### Exercise:
Nothing but the records, transcribed verbatim and stripped of images, should appear in the answer.

--- Exercise material ---

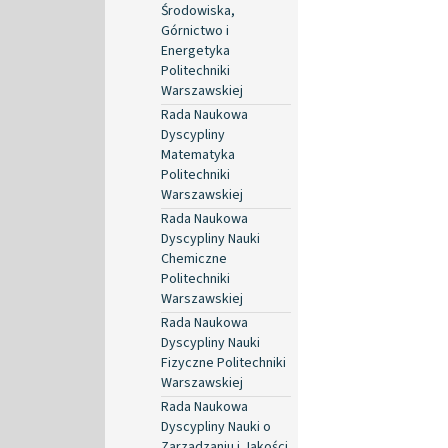
Środowiska,
Górnictwo i
Energetyka
Politechniki
Warszawskiej
Rada Naukowa
Dyscypliny
Matematyka
Politechniki
Warszawskiej
Rada Naukowa
Dyscypliny Nauki
Chemiczne
Politechniki
Warszawskiej
Rada Naukowa
Dyscypliny Nauki
Fizyczne Politechniki
Warszawskiej
Rada Naukowa
Dyscypliny Nauki o
Zarządzaniu i Jakości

---

### Result:
Środowiska,
Górnictwo i
Energetyka
Politechniki
Warszawskiej
Rada Naukowa
Dyscypliny
Matematyka
Politechniki
Warszawskiej
Rada Naukowa
Dyscypliny Nauki
Chemiczne
Politechniki
Warszawskiej
Rada Naukowa
Dyscypliny Nauki
Fizyczne Politechniki
Warszawskiej
Rada Naukowa
Dyscypliny Nauki o
Zarządzaniu i Jakości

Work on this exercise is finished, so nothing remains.